The deployment is an interactive visualisation built on the trained model. On any OSM street network: fetch features, run classification, render colour-coded segments. A proof of concept demonstrating the pipeline runs end-to-end on arbitrary OSM input.

05. Conclusions & Cross-City Deployment

London trained, world tested

With London as training set, we applied the model to Barcelona’s Eixample and Trastevere in Rome. London’s Islington shows a mixed distribution. Eixample comes out almost entirely high risk. It is not a dangerous neighbourhood — but its orthogonal grid, high enclosure, and high connectivity map onto London’s high-risk feature region. The model isn’t wrong about what it sees. It’s wrong about what that means elsewhere.

SHAP: pinpointing the divergence

In London, high-risk predictions are driven by below-average connectivity and visibility — within the training distribution. In the Eixample, land use hits 3.35, visibility 2.35 — values the model has never seen. It extrapolates into high-risk by default. Not an architecture problem, not a feature selection problem: a per-city normalisation and distribution shift problem.

"K-Means centroids trained on London's morphology encode London's typology. They cannot be directly extrapolated to other urban contexts without re-fitting to those cities' own spatial baselines."

English cities: morphological kinship

Applied to Leeds and Birmingham, distributions are more balanced. English cities share morphological history with London — similar fabric, network irregularity, building typologies. The model transfers better within a morphological family.

Training a second model: Barcelona

We re-fitted on Barcelona. Same pipeline, different dataset. The London model on the Eixample gives 695 high-risk segments, heavily skewed red. The Barcelona model gives a much more balanced result — dominated by orange, with green on the wider boulevards and red concentrated in the denser interior blocks. More balanced is not more correct — we still have no external ground truth. But across Spanish cities, the distributions are contextually plausible.

06. Conclusions

What we built — and what we didn’t

We built a pipeline that classifies street morphology, not street safety. Related, but not the same. Honest limitations: lighting data is unreliable; weights are expert priors, not learned from data; there is no external ground truth anywhere in the pipeline.
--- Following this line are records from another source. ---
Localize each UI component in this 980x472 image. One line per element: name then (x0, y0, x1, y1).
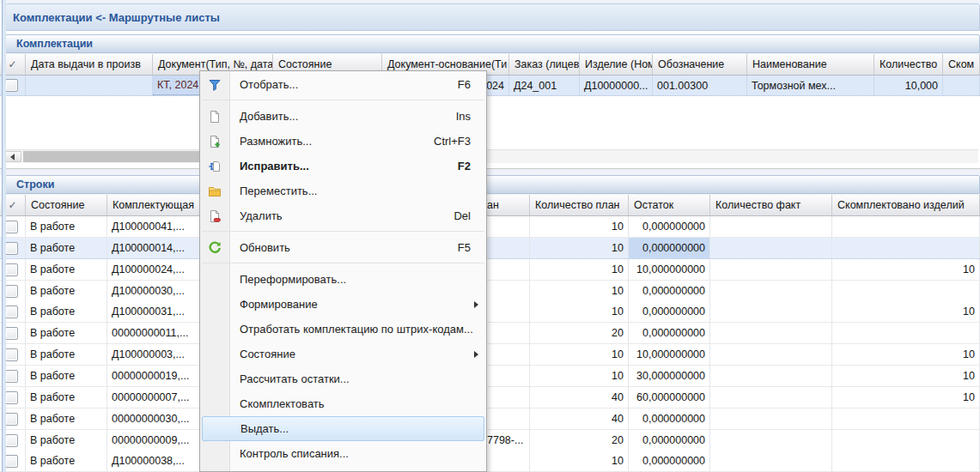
cell[interactable]: 20 (530, 430, 629, 451)
table-row[interactable]: В работе00000000030,...400,000000000 (0, 408, 980, 430)
cell[interactable] (710, 238, 832, 258)
cell[interactable]: В работе (26, 238, 107, 258)
context-menu-item-filter[interactable]: Отобрать...F6 (200, 72, 486, 97)
cell[interactable] (832, 238, 980, 258)
cell[interactable] (710, 216, 832, 237)
cell[interactable]: В работе (26, 281, 107, 301)
kompl-selected-row[interactable]: КТ, 2024024Д24_001Д10000000...001.00300Т… (0, 76, 980, 96)
cell[interactable]: В работе (26, 366, 107, 386)
cell[interactable] (832, 451, 980, 471)
kompl-column-header-9[interactable]: Количество (874, 54, 943, 75)
row-checkbox[interactable] (5, 391, 18, 404)
stroki-column-header-2[interactable]: Комплектующая (107, 195, 204, 215)
row-checkbox[interactable] (5, 327, 18, 340)
cell[interactable]: 60,000000000 (629, 387, 710, 408)
cell[interactable]: 10 (832, 301, 980, 322)
cell[interactable]: 10 (832, 344, 980, 365)
cell[interactable]: 10 (832, 387, 980, 408)
table-row[interactable]: В работеД100000038,...100,000000000 (0, 451, 980, 472)
cell[interactable]: 10 (832, 259, 980, 280)
cell[interactable]: 001.00300 (653, 76, 747, 95)
cell[interactable]: 10 (530, 281, 629, 301)
table-row[interactable]: В работеД100000041,...100,000000000 (0, 216, 980, 238)
row-checkbox[interactable] (5, 370, 18, 383)
horizontal-scrollbar[interactable] (2, 149, 978, 163)
cell[interactable]: 10 (832, 366, 980, 386)
row-checkbox[interactable] (5, 434, 18, 447)
cell[interactable] (710, 451, 832, 471)
cell[interactable]: Д10000000... (580, 76, 653, 95)
context-menu-item-complete[interactable]: Скомплектовать (200, 391, 486, 416)
table-row[interactable]: В работеД100000030,...100,000000000 (0, 281, 980, 302)
table-row[interactable]: В работе00000000009,...7798-...200,00000… (0, 430, 980, 451)
cell[interactable]: 10 (530, 451, 629, 471)
context-menu-item-duplicate[interactable]: Размножить...Ctrl+F3 (200, 129, 486, 154)
cell[interactable]: В работе (26, 430, 107, 451)
cell[interactable]: 40 (530, 408, 629, 429)
cell[interactable] (710, 323, 832, 343)
table-row[interactable]: В работеД100000014,...100,000000000 (0, 238, 980, 259)
table-row[interactable]: В работеД100000003,...1010,00000000010 (0, 344, 980, 366)
cell[interactable]: В работе (26, 451, 107, 471)
stroki-column-header-5[interactable]: Остаток (629, 195, 710, 215)
cell[interactable] (710, 430, 832, 451)
cell[interactable]: Д24_001 (509, 76, 580, 95)
cell[interactable]: 10 (530, 366, 629, 386)
row-checkbox[interactable] (5, 263, 18, 276)
cell[interactable]: 10,000000000 (629, 344, 710, 365)
cell[interactable]: 30,000000000 (629, 366, 710, 386)
cell[interactable]: В работе (26, 344, 107, 365)
cell[interactable] (832, 281, 980, 301)
row-checkbox[interactable] (5, 285, 18, 298)
cell[interactable]: 00000000007,... (107, 387, 204, 408)
cell[interactable]: 0,000000000 (629, 430, 710, 451)
cell[interactable] (832, 216, 980, 237)
cell[interactable]: 20 (530, 323, 629, 343)
row-checkbox[interactable] (5, 79, 18, 92)
cell[interactable]: 10 (530, 259, 629, 280)
cell[interactable]: 10 (530, 301, 629, 322)
cell[interactable] (710, 301, 832, 322)
cell[interactable]: 10,000 (874, 76, 943, 95)
kompl-column-header-6[interactable]: Изделие (Номе (580, 54, 653, 75)
cell[interactable] (943, 76, 980, 95)
cell[interactable] (710, 387, 832, 408)
cell[interactable]: Д100000014,... (107, 238, 204, 258)
cell[interactable] (710, 408, 832, 429)
cell[interactable]: В работе (26, 301, 107, 322)
cell[interactable]: 10 (530, 216, 629, 237)
cell[interactable]: Д100000003,... (107, 344, 204, 365)
stroki-column-header-1[interactable]: Состояние (26, 195, 107, 215)
stroki-column-header-4[interactable]: Количество план (530, 195, 629, 215)
cell[interactable] (832, 408, 980, 429)
row-checkbox[interactable] (5, 306, 18, 318)
cell[interactable]: В работе (26, 408, 107, 429)
kompl-column-header-1[interactable]: Дата выдачи в произв (26, 54, 153, 75)
cell[interactable]: В работе (26, 387, 107, 408)
kompl-column-header-7[interactable]: Обозначение (653, 54, 747, 75)
context-menu-item-calc-remainders[interactable]: Рассчитать остатки... (200, 366, 486, 391)
context-menu-item-move[interactable]: Переместить... (200, 179, 486, 203)
cell[interactable]: Д100000041,... (107, 216, 204, 237)
cell[interactable]: В работе (26, 259, 107, 280)
context-menu-item-writeoff-control[interactable]: Контроль списания... (200, 441, 486, 466)
cell[interactable] (832, 430, 980, 451)
context-menu-item-state[interactable]: Состояние (200, 342, 486, 366)
context-menu-item-reform[interactable]: Переформировать... (200, 267, 486, 292)
cell[interactable]: 0,000000000 (629, 238, 710, 258)
cell[interactable] (710, 366, 832, 386)
table-row[interactable]: В работеД100000024,...1010,00000000010 (0, 259, 980, 281)
cell[interactable]: 00000000019,... (107, 366, 204, 386)
cell[interactable]: 10 (530, 344, 629, 365)
table-row[interactable]: В работеД100000031,...100,00000000010 (0, 301, 980, 323)
cell[interactable]: Д100000030,... (107, 281, 204, 301)
cell[interactable]: В работе (26, 323, 107, 343)
cell[interactable]: 00000000009,... (107, 430, 204, 451)
cell[interactable] (26, 76, 153, 95)
table-row[interactable]: В работе00000000007,...4060,00000000010 (0, 387, 980, 408)
kompl-column-header-8[interactable]: Наименование (747, 54, 874, 75)
cell[interactable]: 0,000000000 (629, 323, 710, 343)
cell[interactable]: 10 (530, 238, 629, 258)
cell[interactable]: Тормозной мех... (747, 76, 874, 95)
row-checkbox[interactable] (5, 348, 18, 361)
What we learned: spatial features can organise street segments into coherent, interpretable typological groups. The pipeline is portable within morphological bounds. The failures — normalisation, data quality, distribution shift — are precisely diagnosable. That diagnosability is itself a result.

"Street geometry is a meaningful input to safety classification — partially, under constrained conditions, within a single urban context, and only as a proxy for morphology rather than safety."

Open questions

Can sociological factors be encoded at all? Is the qualitative-quantitative gap bridgeable, or is it epistemological? Is human behaviour in space even predictable from physical environment? Being precise about where that uncertainty begins is the most honest contribution this project makes.